* [Action item]
Top to bottom, give the entries again exactly as written.

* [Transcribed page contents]

------------------------------------------------------------

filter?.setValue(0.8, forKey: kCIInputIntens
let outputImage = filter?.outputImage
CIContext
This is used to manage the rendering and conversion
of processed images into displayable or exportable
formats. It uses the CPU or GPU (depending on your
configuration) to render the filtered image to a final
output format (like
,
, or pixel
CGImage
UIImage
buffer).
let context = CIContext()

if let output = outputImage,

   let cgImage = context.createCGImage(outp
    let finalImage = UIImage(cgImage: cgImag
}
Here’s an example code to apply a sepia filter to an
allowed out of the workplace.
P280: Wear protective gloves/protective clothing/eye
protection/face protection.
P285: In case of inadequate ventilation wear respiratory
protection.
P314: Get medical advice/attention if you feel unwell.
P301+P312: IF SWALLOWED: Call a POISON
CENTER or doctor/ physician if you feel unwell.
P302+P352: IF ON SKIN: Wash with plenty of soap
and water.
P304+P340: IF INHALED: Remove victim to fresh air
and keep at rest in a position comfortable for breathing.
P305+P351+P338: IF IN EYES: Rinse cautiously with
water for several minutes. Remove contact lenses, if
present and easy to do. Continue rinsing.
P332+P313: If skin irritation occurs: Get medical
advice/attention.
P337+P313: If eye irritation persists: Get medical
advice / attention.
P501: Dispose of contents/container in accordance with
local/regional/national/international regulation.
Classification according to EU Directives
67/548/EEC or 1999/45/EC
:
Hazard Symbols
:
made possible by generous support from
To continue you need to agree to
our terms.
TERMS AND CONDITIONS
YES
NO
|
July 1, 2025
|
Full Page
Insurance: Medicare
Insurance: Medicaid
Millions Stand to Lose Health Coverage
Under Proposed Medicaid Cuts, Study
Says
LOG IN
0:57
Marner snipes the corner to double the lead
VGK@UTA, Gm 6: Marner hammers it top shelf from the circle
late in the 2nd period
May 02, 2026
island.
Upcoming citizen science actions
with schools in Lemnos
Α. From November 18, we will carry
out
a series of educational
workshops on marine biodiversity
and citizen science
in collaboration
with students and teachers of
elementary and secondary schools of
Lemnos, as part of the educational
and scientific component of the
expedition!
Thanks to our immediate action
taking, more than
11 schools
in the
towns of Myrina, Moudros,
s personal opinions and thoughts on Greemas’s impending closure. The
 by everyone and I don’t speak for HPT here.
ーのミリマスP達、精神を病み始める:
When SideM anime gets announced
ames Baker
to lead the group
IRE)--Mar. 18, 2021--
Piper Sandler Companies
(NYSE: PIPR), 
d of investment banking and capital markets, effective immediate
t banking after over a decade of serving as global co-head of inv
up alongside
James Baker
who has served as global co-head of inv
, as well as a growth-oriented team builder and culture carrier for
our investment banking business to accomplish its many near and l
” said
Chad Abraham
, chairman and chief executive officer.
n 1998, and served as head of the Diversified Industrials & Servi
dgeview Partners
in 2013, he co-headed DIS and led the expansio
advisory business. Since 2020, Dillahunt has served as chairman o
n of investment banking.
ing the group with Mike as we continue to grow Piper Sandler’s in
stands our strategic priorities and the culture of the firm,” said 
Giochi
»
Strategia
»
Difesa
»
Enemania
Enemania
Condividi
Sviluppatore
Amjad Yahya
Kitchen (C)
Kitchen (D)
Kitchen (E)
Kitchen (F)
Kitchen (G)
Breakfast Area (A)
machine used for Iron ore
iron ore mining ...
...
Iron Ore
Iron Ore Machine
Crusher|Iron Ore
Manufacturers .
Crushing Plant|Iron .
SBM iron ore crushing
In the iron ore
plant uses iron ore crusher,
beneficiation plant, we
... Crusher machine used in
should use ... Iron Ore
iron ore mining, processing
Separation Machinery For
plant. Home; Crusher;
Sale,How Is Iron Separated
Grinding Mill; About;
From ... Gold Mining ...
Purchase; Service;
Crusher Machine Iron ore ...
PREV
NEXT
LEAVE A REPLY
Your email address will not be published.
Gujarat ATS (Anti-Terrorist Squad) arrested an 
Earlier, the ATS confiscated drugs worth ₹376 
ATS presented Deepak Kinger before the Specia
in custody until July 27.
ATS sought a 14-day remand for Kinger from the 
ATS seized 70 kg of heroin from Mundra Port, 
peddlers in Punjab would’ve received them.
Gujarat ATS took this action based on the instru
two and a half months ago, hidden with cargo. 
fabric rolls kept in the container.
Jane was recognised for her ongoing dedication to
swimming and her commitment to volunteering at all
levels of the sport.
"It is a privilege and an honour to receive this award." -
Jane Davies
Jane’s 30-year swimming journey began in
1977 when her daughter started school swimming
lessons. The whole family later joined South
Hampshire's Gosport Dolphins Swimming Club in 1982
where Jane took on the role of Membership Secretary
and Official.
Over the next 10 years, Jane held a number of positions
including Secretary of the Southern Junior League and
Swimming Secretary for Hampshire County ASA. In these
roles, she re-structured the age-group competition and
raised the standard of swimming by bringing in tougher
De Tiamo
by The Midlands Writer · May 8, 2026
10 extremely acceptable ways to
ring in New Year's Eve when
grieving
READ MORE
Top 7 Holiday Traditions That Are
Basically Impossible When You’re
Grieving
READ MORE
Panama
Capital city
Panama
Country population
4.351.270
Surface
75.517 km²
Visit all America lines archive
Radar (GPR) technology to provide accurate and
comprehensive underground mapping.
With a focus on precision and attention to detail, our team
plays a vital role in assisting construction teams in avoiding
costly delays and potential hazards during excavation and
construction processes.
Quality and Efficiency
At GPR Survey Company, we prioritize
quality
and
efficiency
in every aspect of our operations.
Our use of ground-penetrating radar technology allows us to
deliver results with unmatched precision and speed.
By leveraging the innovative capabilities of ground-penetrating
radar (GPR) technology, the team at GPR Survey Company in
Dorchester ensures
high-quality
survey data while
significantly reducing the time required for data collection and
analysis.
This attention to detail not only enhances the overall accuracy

------------------------------------------------------------

* [Completed exercise]
filter?.setValue(0.8, forKey: kCIInputIntens
let outputImage = filter?.outputImage
CIContext
This is used to manage the rendering and conversion
of processed images into displayable or exportable
formats. It uses the CPU or GPU (depending on your
configuration) to render the filtered image to a final
output format (like
,
, or pixel
CGImage
UIImage
buffer).
let context = CIContext()

if let output = outputImage,

   let cgImage = context.createCGImage(outp
    let finalImage = UIImage(cgImage: cgImag
}
Here’s an example code to apply a sepia filter to an
allowed out of the workplace.
P280: Wear protective gloves/protective clothing/eye
protection/face protection.
P285: In case of inadequate ventilation wear respiratory
protection.
P314: Get medical advice/attention if you feel unwell.
P301+P312: IF SWALLOWED: Call a POISON
CENTER or doctor/ physician if you feel unwell.
P302+P352: IF ON SKIN: Wash with plenty of soap
and water.
P304+P340: IF INHALED: Remove victim to fresh air
and keep at rest in a position comfortable for breathing.
P305+P351+P338: IF IN EYES: Rinse cautiously with
water for several minutes. Remove contact lenses, if
present and easy to do. Continue rinsing.
P332+P313: If skin irritation occurs: Get medical
advice/attention.
P337+P313: If eye irritation persists: Get medical
advice / attention.
P501: Dispose of contents/container in accordance with
local/regional/national/international regulation.
Classification according to EU Directives
67/548/EEC or 1999/45/EC
:
Hazard Symbols
:
made possible by generous support from
To continue you need to agree to
our terms.
TERMS AND CONDITIONS
YES
NO
|
July 1, 2025
|
Full Page
Insurance: Medicare
Insurance: Medicaid
Millions Stand to Lose Health Coverage
Under Proposed Medicaid Cuts, Study
Says
LOG IN
0:57
Marner snipes the corner to double the lead
VGK@UTA, Gm 6: Marner hammers it top shelf from the circle
late in the 2nd period
May 02, 2026
island.
Upcoming citizen science actions
with schools in Lemnos
Α. From November 18, we will carry
out
a series of educational
workshops on marine biodiversity
and citizen science
in collaboration
with students and teachers of
elementary and secondary schools of
Lemnos, as part of the educational
and scientific component of the
expedition!
Thanks to our immediate action
taking, more than
11 schools
in the
towns of Myrina, Moudros,
s personal opinions and thoughts on Greemas’s impending closure. The
 by everyone and I don’t speak for HPT here.
ーのミリマスP達、精神を病み始める:
When SideM anime gets announced
ames Baker
to lead the group
IRE)--Mar. 18, 2021--
Piper Sandler Companies
(NYSE: PIPR), 
d of investment banking and capital markets, effective immediate
t banking after over a decade of serving as global co-head of inv
up alongside
James Baker
who has served as global co-head of inv
, as well as a growth-oriented team builder and culture carrier for
our investment banking business to accomplish its many near and l
” said
Chad Abraham
, chairman and chief executive officer.
n 1998, and served as head of the Diversified Industrials & Servi
dgeview Partners
in 2013, he co-headed DIS and led the expansio
advisory business. Since 2020, Dillahunt has served as chairman o
n of investment banking.
ing the group with Mike as we continue to grow Piper Sandler’s in
stands our strategic priorities and the culture of the firm,” said 
Giochi
»
Strategia
»
Difesa
»
Enemania
Enemania
Condividi
Sviluppatore
Amjad Yahya
Kitchen (C)
Kitchen (D)
Kitchen (E)
Kitchen (F)
Kitchen (G)
Breakfast Area (A)
machine used for Iron ore
iron ore mining ...
...
Iron Ore
Iron Ore Machine
Crusher|Iron Ore
Manufacturers .
Crushing Plant|Iron .
SBM iron ore crushing
In the iron ore
plant uses iron ore crusher,
beneficiation plant, we
... Crusher machine used in
should use ... Iron Ore
iron ore mining, processing
Separation Machinery For
plant. Home; Crusher;
Sale,How Is Iron Separated
Grinding Mill; About;
From ... Gold Mining ...
Purchase; Service;
Crusher Machine Iron ore ...
PREV
NEXT
LEAVE A REPLY
Your email address will not be published.
Gujarat ATS (Anti-Terrorist Squad) arrested an 
Earlier, the ATS confiscated drugs worth ₹376 
ATS presented Deepak Kinger before the Specia
in custody until July 27.
ATS sought a 14-day remand for Kinger from the 
ATS seized 70 kg of heroin from Mundra Port, 
peddlers in Punjab would’ve received them.
Gujarat ATS took this action based on the instru
two and a half months ago, hidden with cargo. 
fabric rolls kept in the container.
Jane was recognised for her ongoing dedication to
swimming and her commitment to volunteering at all
levels of the sport.
"It is a privilege and an honour to receive this award." -
Jane Davies
Jane’s 30-year swimming journey began in
1977 when her daughter started school swimming
lessons. The whole family later joined South
Hampshire's Gosport Dolphins Swimming Club in 1982
where Jane took on the role of Membership Secretary
and Official.
Over the next 10 years, Jane held a number of positions
including Secretary of the Southern Junior League and
Swimming Secretary for Hampshire County ASA. In these
roles, she re-structured the age-group competition and
raised the standard of swimming by bringing in tougher
De Tiamo
by The Midlands Writer · May 8, 2026
10 extremely acceptable ways to
ring in New Year's Eve when
grieving
READ MORE
Top 7 Holiday Traditions That Are
Basically Impossible When You’re
Grieving
READ MORE
Panama
Capital city
Panama
Country population
4.351.270
Surface
75.517 km²
Visit all America lines archive
Radar (GPR) technology to provide accurate and
comprehensive underground mapping.
With a focus on precision and attention to detail, our team
plays a vital role in assisting construction teams in avoiding
costly delays and potential hazards during excavation and
construction processes.
Quality and Efficiency
At GPR Survey Company, we prioritize
quality
and
efficiency
in every aspect of our operations.
Our use of ground-penetrating radar technology allows us to
deliver results with unmatched precision and speed.
By leveraging the innovative capabilities of ground-penetrating
radar (GPR) technology, the team at GPR Survey Company in
Dorchester ensures
high-quality
survey data while
significantly reducing the time required for data collection and
analysis.
This attention to detail not only enhances the overall accuracy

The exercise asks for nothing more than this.